A FEW months ago, I wrote about picking up some wonderful books online that I plan to add to my retirement library—books that I’ll be poring over at leisure, for no more compelling or more urgent reason than enjoying the stories they contain, or even just the way they were printed, illustrated, and bound. I won’t be writing any papers about them (well, maybe a column or two), and I’ll leave myself the option of reselling some of them to share the fun and feel better about buying some more.

Most of these books come from the USA, chiefly from eBay, where I’ve been actively trading for more than 20 years. You’d be amazed by the Philippine treasures—not just books but paintings and other artifacts—that made their way overseas and eventually turn up on eBay. I’ve made it my personal mission (of course my wife Beng calls it my excuse) to recover these precious objects as much as I can afford on my professor’s salary—important or interesting Filipiniana, for example, such as the first US publications of Manuel Arguilla’s stories, and early editions of Carlos Bulosan’s books.

I’ve sourced books and paintings from as far away as France, Spain, and Portugal, and have successfully had them shipped to me in Manila by regular air mail. To save on shipping, however, I typically accumulate all my US purchases at our daughter Demi’s place in San Diego, California, and then have them couriered to me when they’re enough to fill a box, or wait for our next visit to Demi and her husband Jerry to cart them home.
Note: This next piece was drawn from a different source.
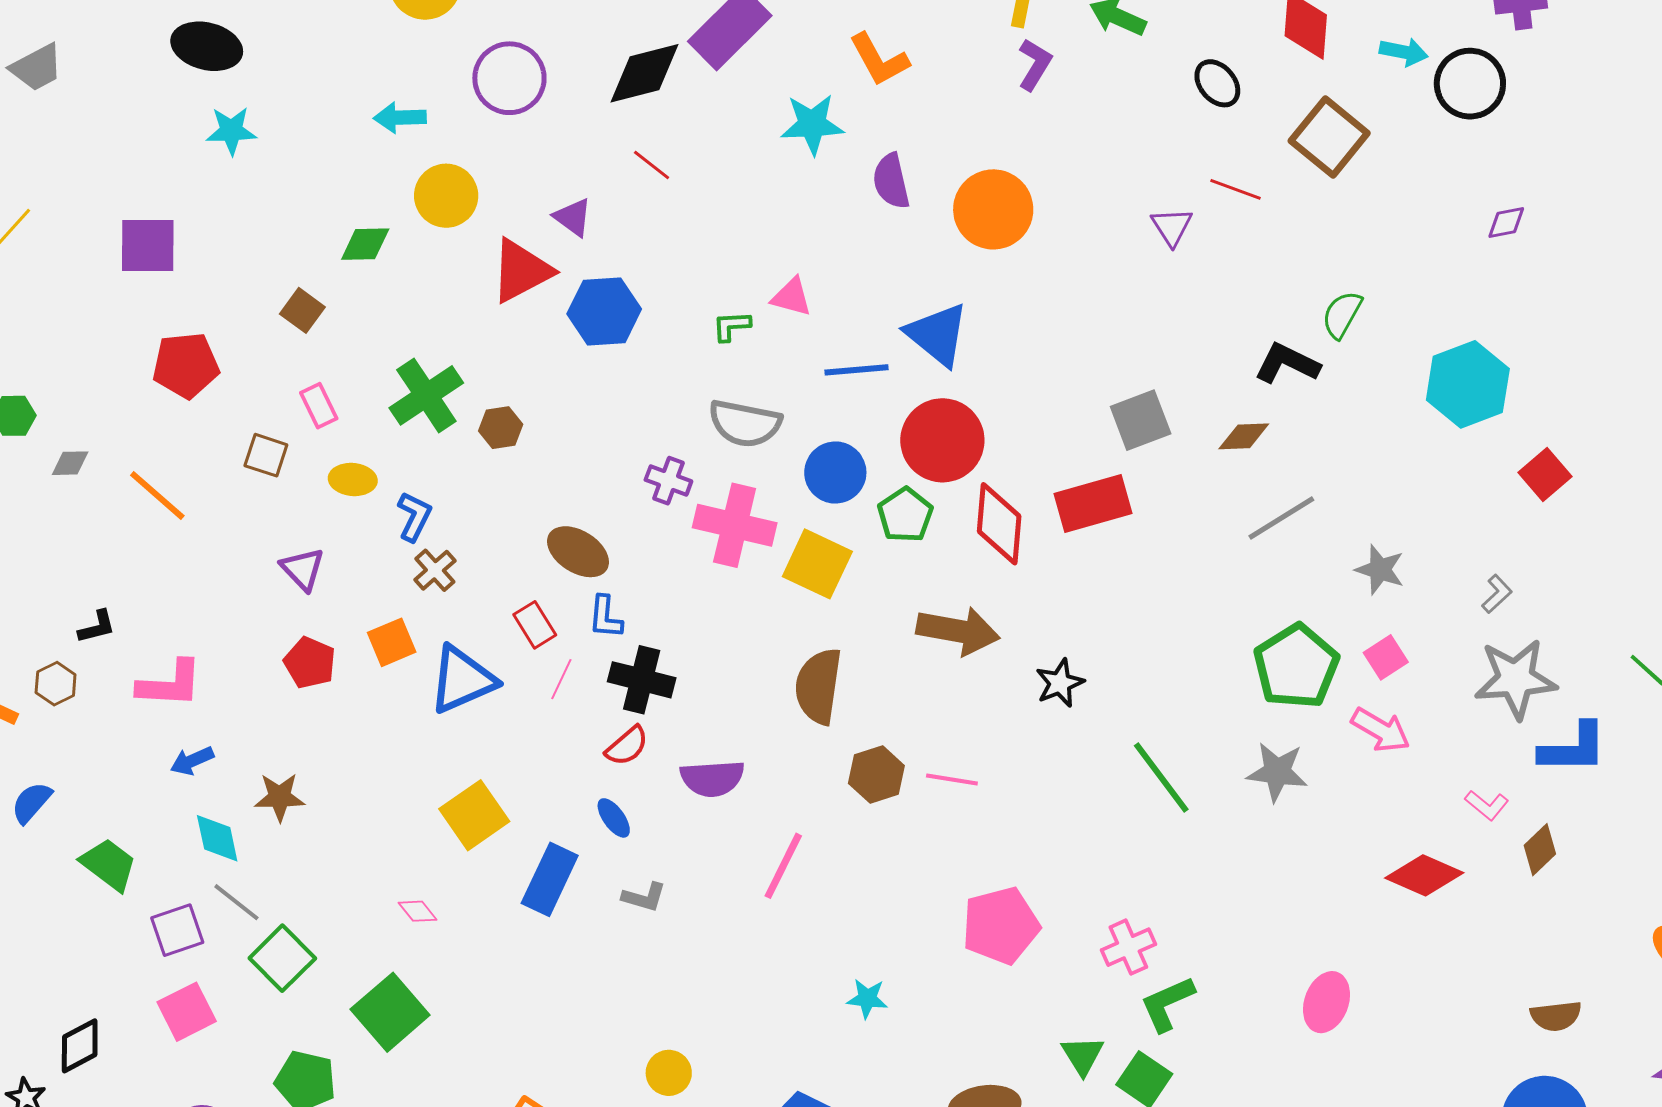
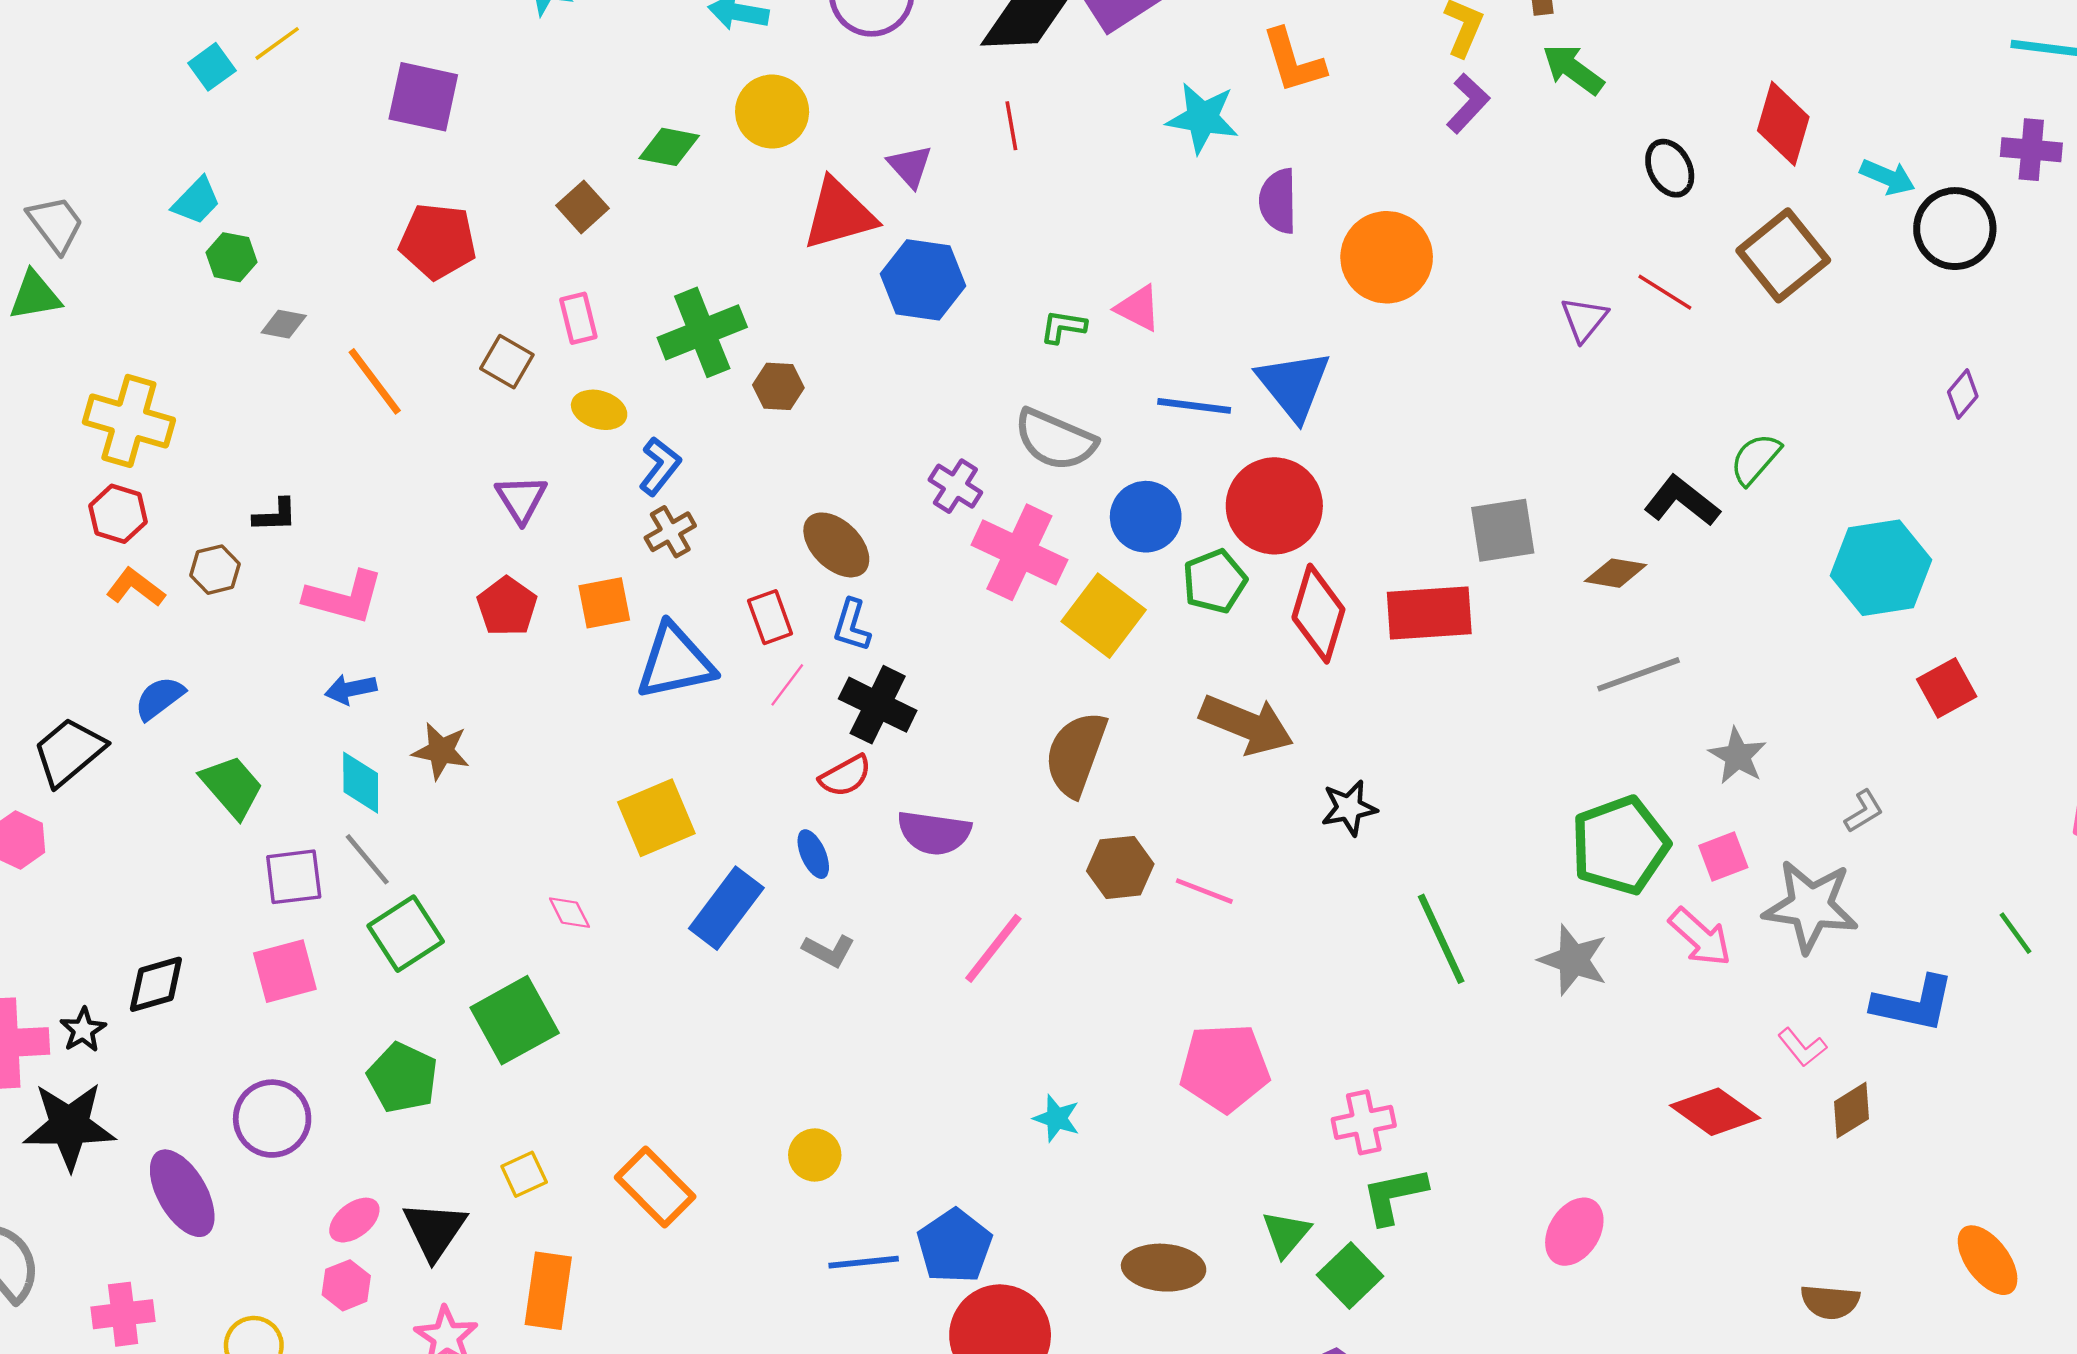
red line: (652, 165) -> (1011, 126), turned 30
purple diamond: (1506, 222) -> (1963, 394), turned -51
gray star: (1515, 679) -> (1811, 906), moved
That opportunity happened last week, on my annual vacation leave. We came too early for Comic Con this year, but I had stranger things than, well, Stranger Things in mind. I was eager to plow through and pack away about a hundred pounds of books and paintings that had been piling up at Demi’s over the past six months.

The paintings—which include a large and marvelous Gabriel Custodio seascape from 1966 that I found at a resale store in Spokane, Washington—will be worth another story, but for now, let me share some of the most interesting publications from the pile.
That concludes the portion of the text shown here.